Average PU for the predicted octamer elements surrounded by ± 30 nt context analyzed in various segments as shown in Figure 2.
| 3,946 | 0.100/0.100 | 3,954 | 0.185/0.191 | 4,014 | 0.189/0.196 | 4,017 | 0.148/0.154 | |
| 1,361 | 0.174/0.184 | 700 | 0.241/0.247 | 3,993 | 0.182/0.173 | 1,744 | 0.157/0.144 | |
| 3,930 | 0.165/0.165 | 4,061 | 0.205/0.206 | 3,989 | 0.190/0.187 | 3,984 | 0.182/0.174 | |
| 3,954 | 0.144/0.163 | 3,987 | 0.120/0.127 | 4,039 | 0.194/0.185 | 4,050 | 0.133/0.132 | |
| 4,004 | 0.128/0.130 | 3,966 | 0.163/0.160 | 4,053 | 0.152/0.146 | 4,024 | 0.134/0.123 | |
We classified the predicted elements surrounded by ± 30 nt context according to segments of their location. The mean PU values calculated according to [2] for wild type and dinucleotide reshuffled contexts are followed by significant P-values obtained with the Wilcoxon two-sided rank-sum tests. Only the P-values rejecting the null hypotheses (P < 1%) that the distribution is similar in the two groups of PU values are shown.

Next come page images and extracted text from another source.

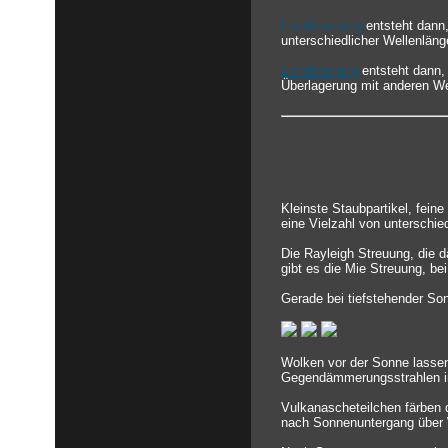
Lichtbrechung
entsteht dann,
unterschiedlicher Wellenlänge
Lichtbeugung
entsteht dann,
Überlagerung mit anderen We
Kleinste Staubpartikel, fein
eine Vielzahl von unterschi
Die Rayleigh Streuung, die d
gibt es die Mie Streuung, bei
Gerade bei tiefstehender So
Wolken vor der Sonne lassen
Gegendämmerungsstrahlen in
Vulkanascheteilchen färben 
nach Sonnenuntergang über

Figure 2Location of genomic regions used for comparative analysis. (A) Statistical significance tests for intronic enhancing/silencing elements surrounding exon. Blue is the null-hypothesis region and red is the region of statistical significance associated with the exon proximity. The red region is specifically located outside the area associated with donor or acceptor signal consensuses [36]. (B) Statistical significance test for the ESEs/ESSs elements supporting the exonic definition. This strategy allows canceling the statistical biases associated with the protein coding potential best characterized by the hexamer statistics [41] and focusing at the essential difference between the exonic flanks, normally enriched with ESEs [42], and the middle section supposedly depleted of such elements. (C) The differential strategy allows detecting enhancing and silencing elements that have substantially different concentration in vicinity of a strong vs. weak SS as defined by the Bayesian SS sensor [36]. The score from the sensor is measured on a discrete scale from 1 to 5, where 1 stands for a weak signal and 5 stands for strong.
Figure 3Location of the counting regions used for oligonucleotide scoring relative to exonic flanks. All short exons that were not able to accommodate the regions are disregarded. (A) The region arrangement for the counting strategies shown in Figures 2 (A) and (B), where the Skip value is set to 0 nt for the first comparative measurement and 29 nt for the second. The second comparative measurement is necessary to predict active intronic elements that have maximum enhancing/silencing potential at certain optimal distance from the exonic boundary, such as polyG signals [26]. The second measurement also trades the smaller number of longer exons considered for the greater chance of detecting element density discrepancy between the middle of the exons and the flanks. (B) The region arrangement corresponding to differential test strategy shown in Figure 2 (C). (C) The tiling strategy within a region increases the variety of elements sampled in a counting round. Tree different colors used to show which oligo within a region gets sampled in a three consecutive statistical tests (red in the first test, green in the second test, blue in the third test). This strategy reduces chances for multiple sampling of the same oligo conserved at a certain position in closely related organisms.